I have the very good fortune to belong to AB-FAG, my local manuscript-critique-exchange group. Last week was one of our periodic get-togethers where, over a pint or two (white wine for the ladies*), we eviscerate our sacrificial lambuscript and perform several pagan – and probably illegal – orgiastic dances with its entrails. The cleaning bill’s a bit of a bugger, but it is a guaranteed cure of all known arrogances, blockages, superverbosities and misplaced metaphors in the writing world.
The point (and there is one) is this. Some people can spot things like plot-holes or impossible travel times. Some people are quite happy to let those go but are absolutely abhorring of the misplaced apostrophe. Some are super-hot at dialogue; when it’s singing and when it’s turning into gruesome parody.
My thing is the factual error; internal contradictions; things that a character describes but can’t actually see; and a side-order of plot-nonconvincery and missing motivations. A colleague is hot on character and voice. These strengths overlap (we hope) with those of the rest of the group. We can all see these things but some emphasise some things over others. Sometimes this leads to intense debate. Example: in this last manuscript there is a character of a piratical nature. Two of the group found him shallow and lacking in logic/motivation. Two others had absolutely no problem and thought him convincingly villainous.

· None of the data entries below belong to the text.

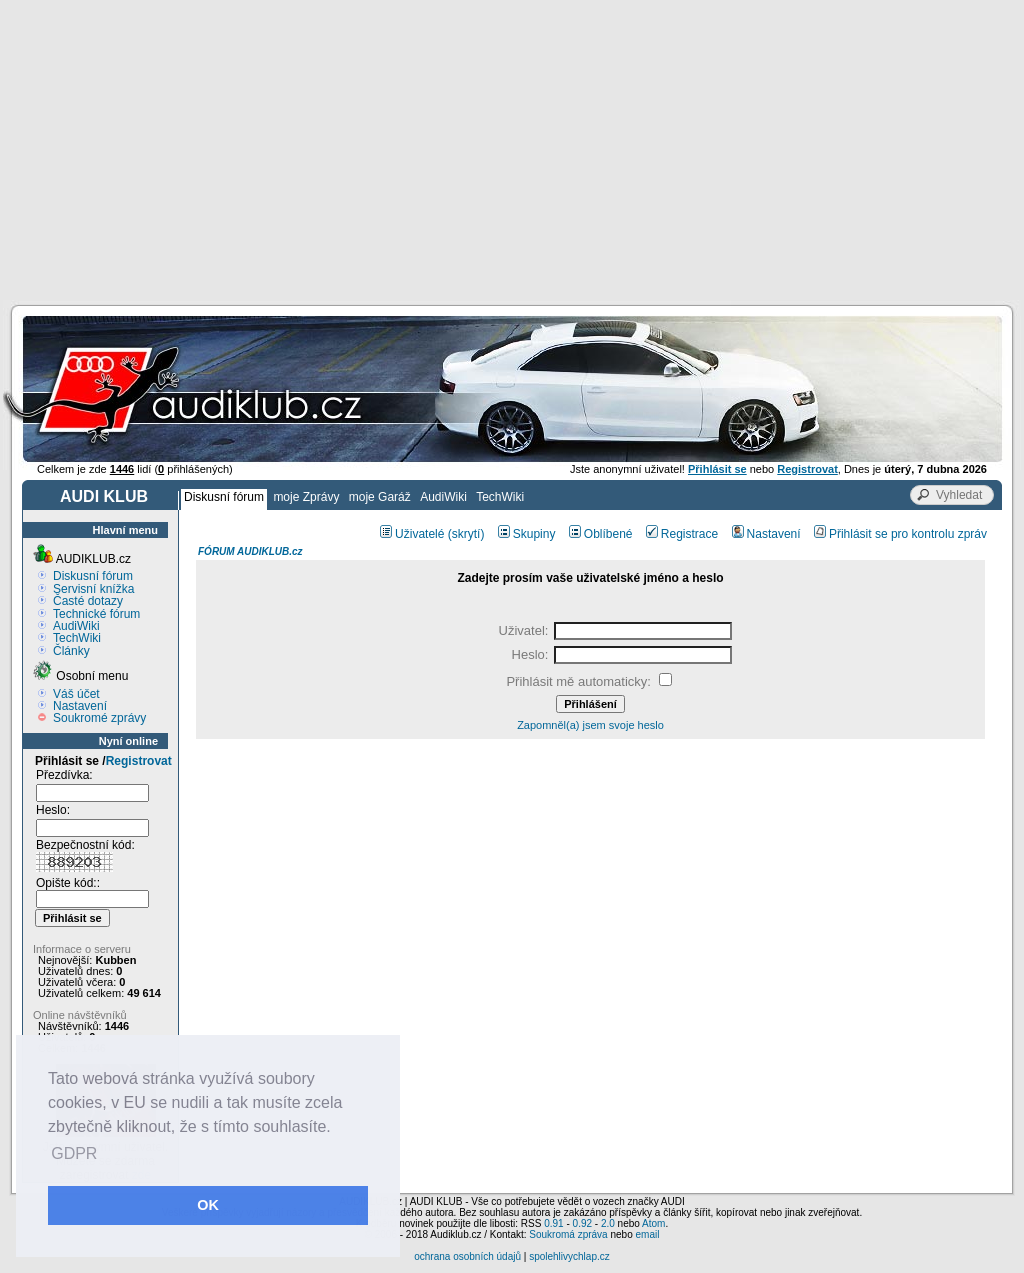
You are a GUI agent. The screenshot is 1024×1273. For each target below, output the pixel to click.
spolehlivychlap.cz (569, 1256)
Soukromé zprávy (99, 718)
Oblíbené (601, 534)
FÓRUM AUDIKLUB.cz (250, 551)
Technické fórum (96, 614)
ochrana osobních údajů (467, 1256)
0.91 (553, 1223)
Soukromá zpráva (568, 1234)
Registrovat (139, 761)
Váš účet (76, 694)
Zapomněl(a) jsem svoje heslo (590, 725)
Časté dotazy (88, 601)
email (647, 1234)
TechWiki (500, 497)
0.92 (582, 1223)
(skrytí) (466, 534)
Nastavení (80, 706)
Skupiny (527, 534)
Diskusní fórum (224, 497)
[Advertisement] (512, 150)
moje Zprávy (306, 497)
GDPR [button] (74, 1153)
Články (71, 651)
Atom (653, 1223)
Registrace (682, 534)
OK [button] (208, 1205)
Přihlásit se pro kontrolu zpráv (900, 534)
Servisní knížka (93, 589)
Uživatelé (412, 534)
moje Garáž (380, 497)
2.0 (608, 1223)
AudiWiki (443, 497)
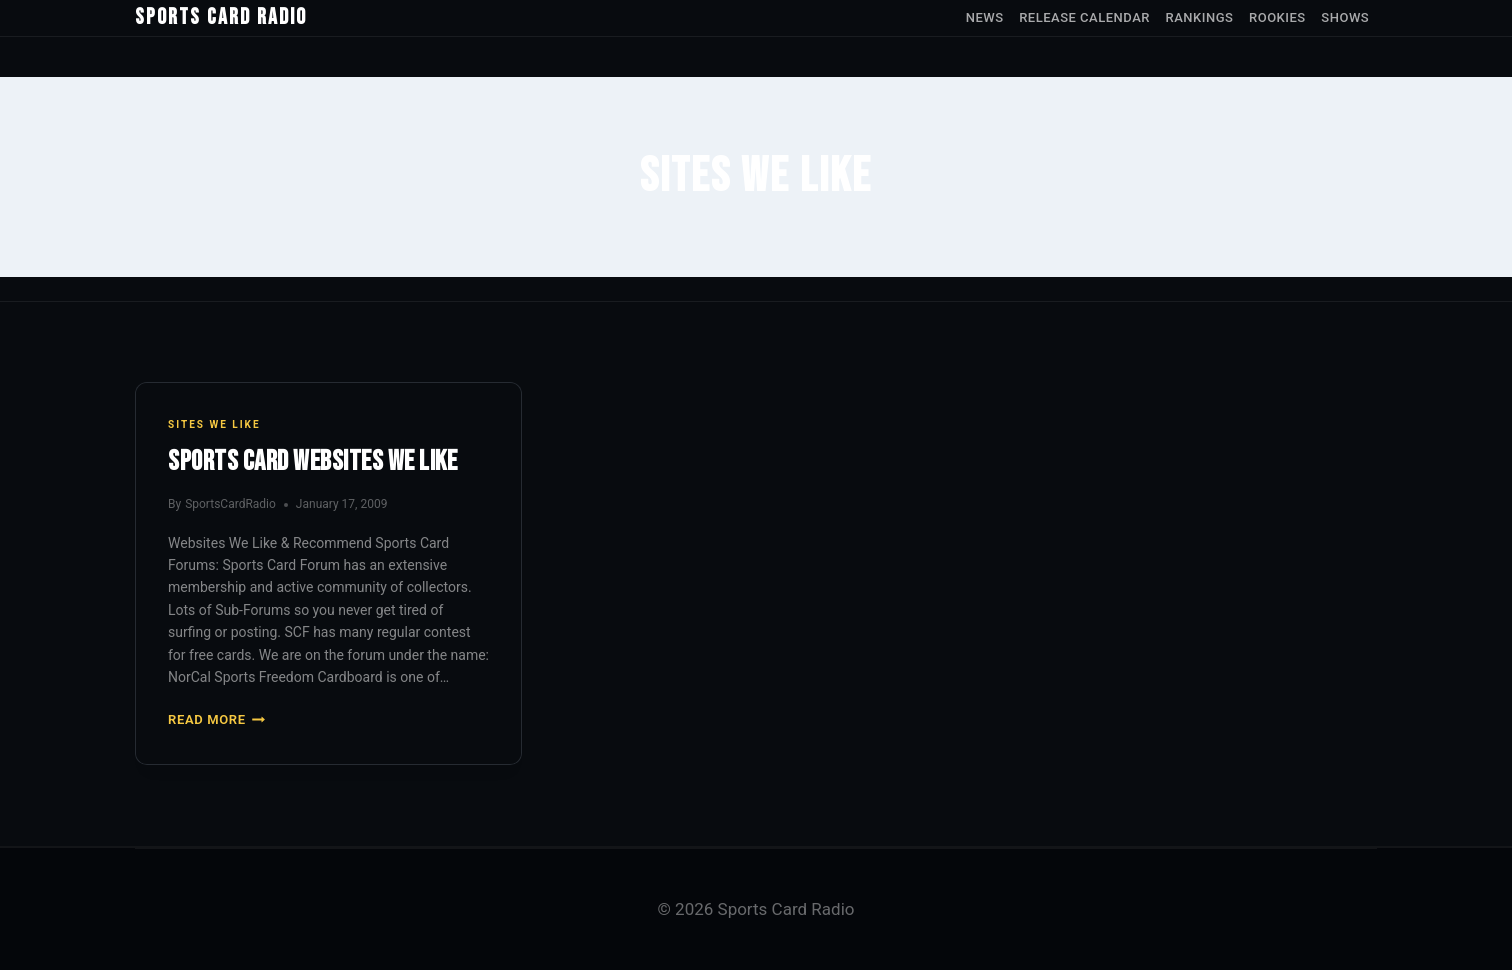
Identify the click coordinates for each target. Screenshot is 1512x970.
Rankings (1200, 17)
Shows (1345, 17)
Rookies (1277, 17)
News (985, 17)
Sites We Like (214, 424)
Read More (216, 719)
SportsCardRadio (230, 504)
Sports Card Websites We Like (312, 461)
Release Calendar (1084, 17)
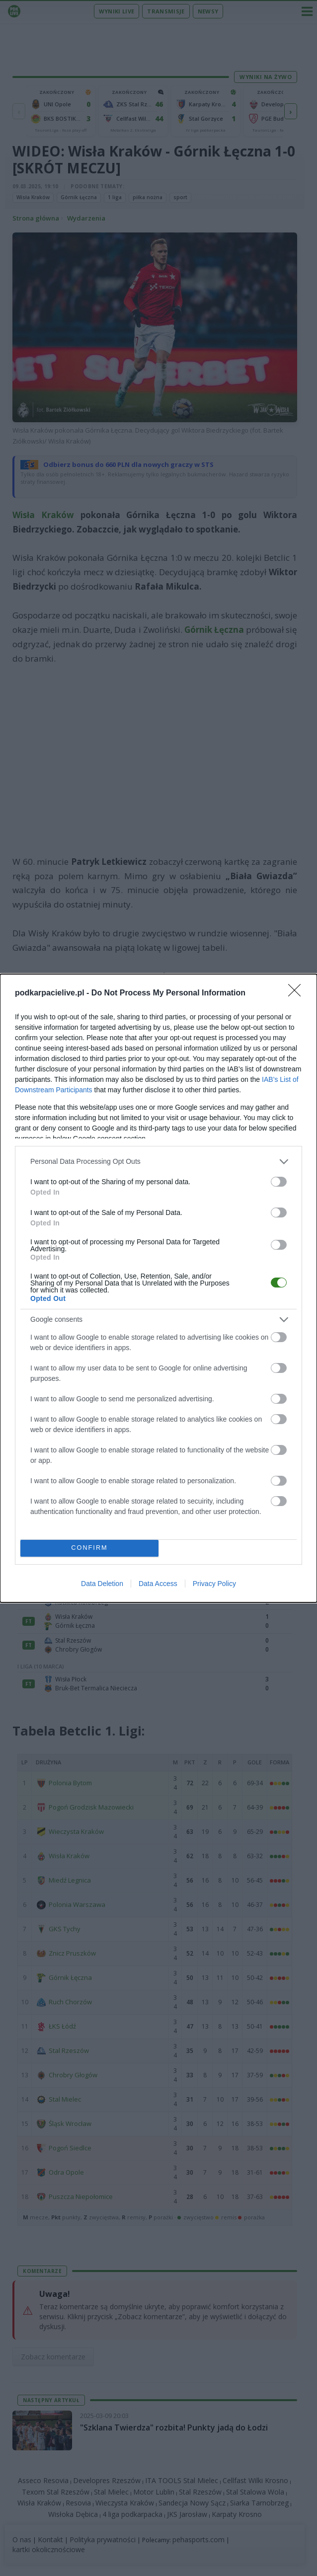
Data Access (158, 1584)
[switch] (279, 1182)
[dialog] (158, 1288)
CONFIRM (89, 1548)
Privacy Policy (214, 1584)
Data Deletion (102, 1584)
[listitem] (158, 1161)
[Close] (297, 993)
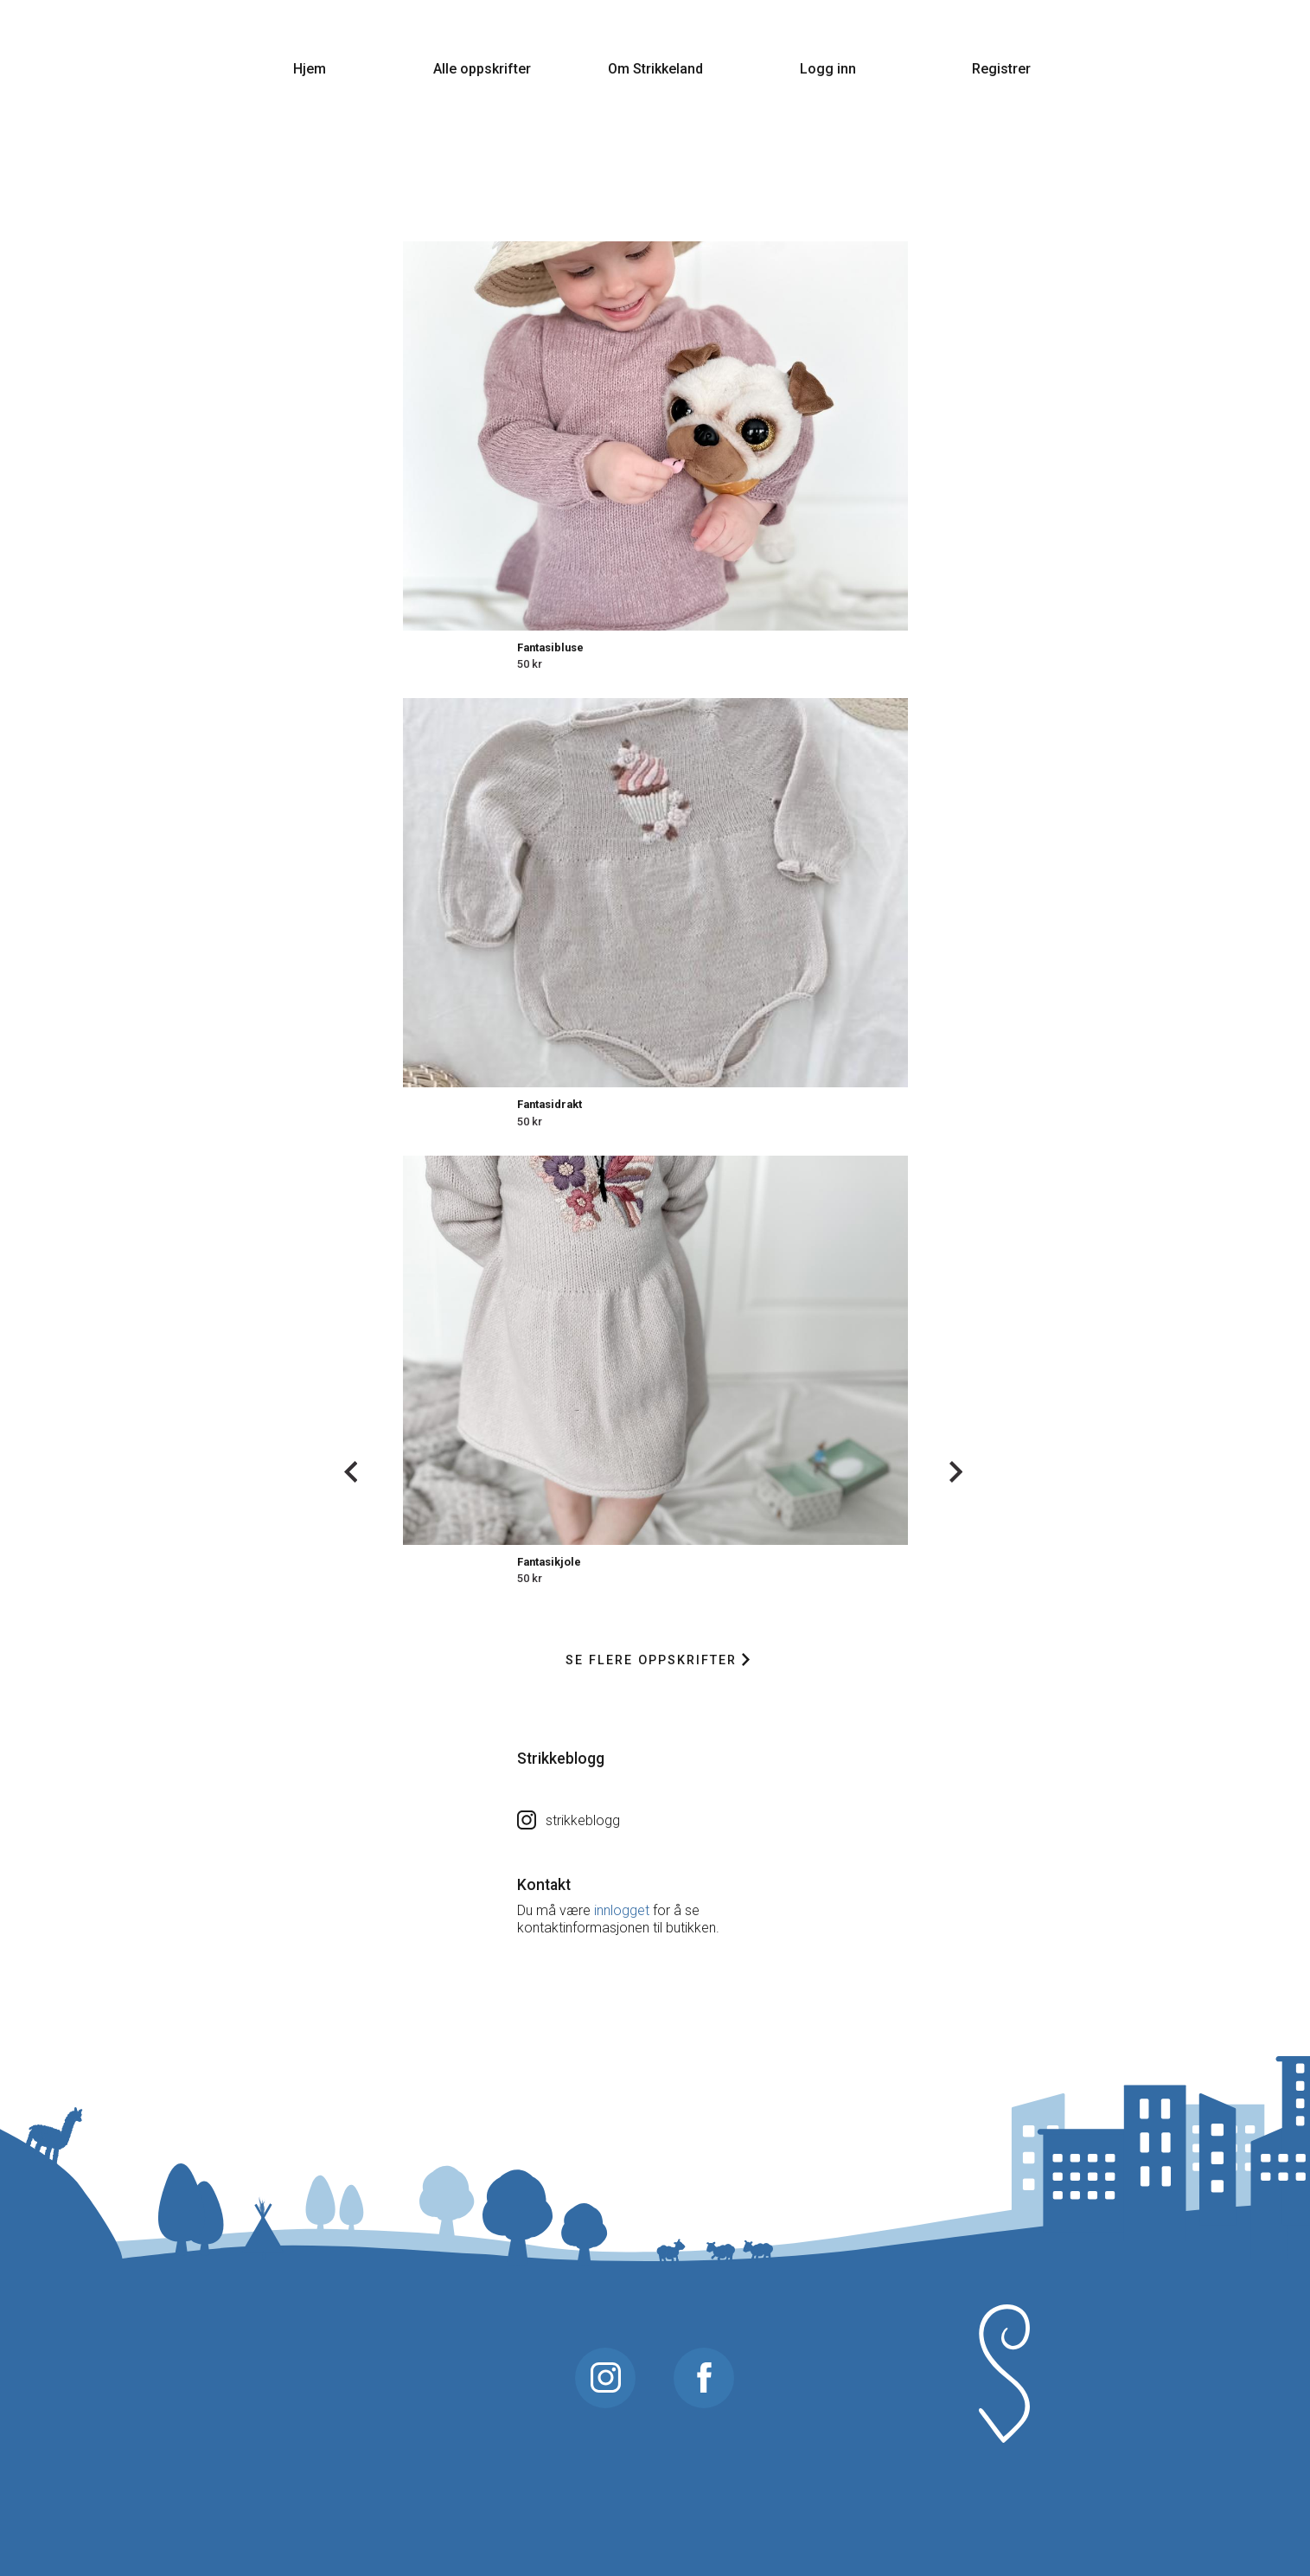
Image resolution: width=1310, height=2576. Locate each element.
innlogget (621, 1910)
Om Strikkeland (655, 69)
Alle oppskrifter (482, 69)
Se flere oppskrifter (658, 1660)
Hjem (309, 69)
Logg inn (828, 69)
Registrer (1001, 69)
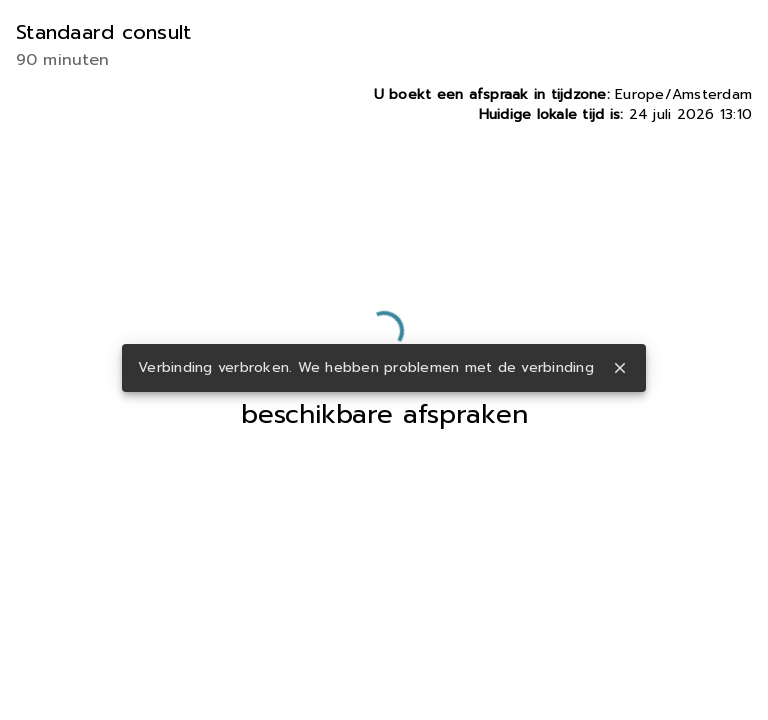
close (620, 368)
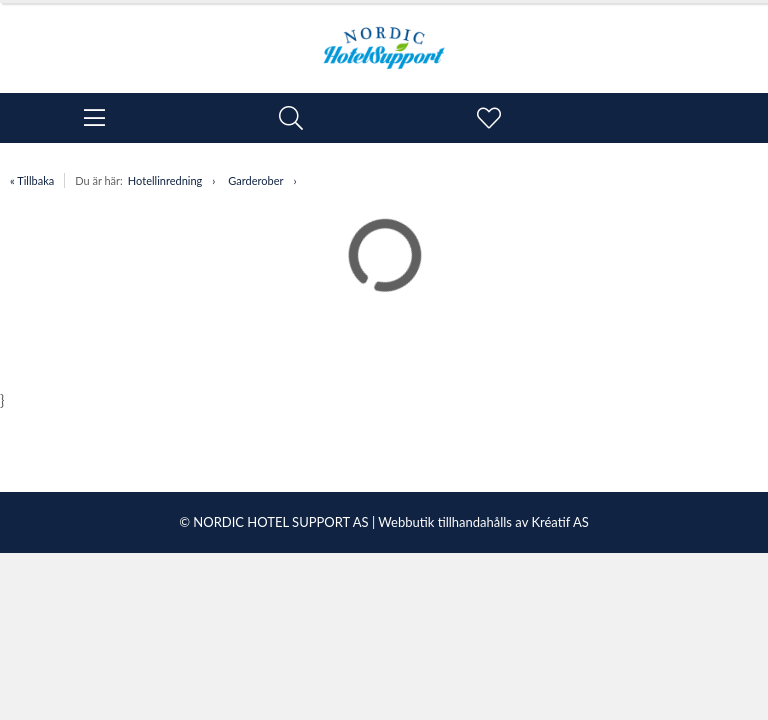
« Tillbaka (32, 180)
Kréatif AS (559, 522)
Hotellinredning (165, 180)
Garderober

It is an aside that the two who thought him shallow were male and the two who liked him female. Not sure if that really means anything. Just, as I said, an aside.
It’s up to the writer whether they make any changes – on this and on anything else – or if they simply say ‘to hell with you all’. The point is that one person can mislead, can give you a bum steer. There’s no guarantee that a multitude will be any righter, but a more rounded critique – by a body of people who read both in- and outside of the (any) genre – can be nothing but useful.
Because everyone reads differently. Even professionals – agents and editors and the like – have their strengths and weaknesses. They should be all-round better than you and I because it’s their job to see things from many angles: they should have the experience to have raised their floor to a level above that of the average joe. But – and I’m sure you all know this – they’re only human. Your manuscript can fall on the wrong desk at the wrong time. Some people might have a sudden urge for a red-hot erotic fantasy just as your worldly-worthy study in Victorian prudery arrives in their inbox. Just your bad luck.
There’s nothing you can do about luck. The only thing that’ll help you is to make sure that you’ve got the best possible material out there just in case your epic tome on German cheesemaking lands on the desk of a committed subscriber of Westphalia Tilsiter at the time when she’s desperate to bring her passion to the masses. And the best way to get the best possible material is to share your drafts with as wide an audience as possible – preferably early enough in your writing process that you’ve time and energy to make the changes.
And now I’m off to prepare my own sacrificial lambuscript for the altar of public opinion. Happy writing to all.
*An Al Murray/Pub Landlord quote. Not being sexist. Honest.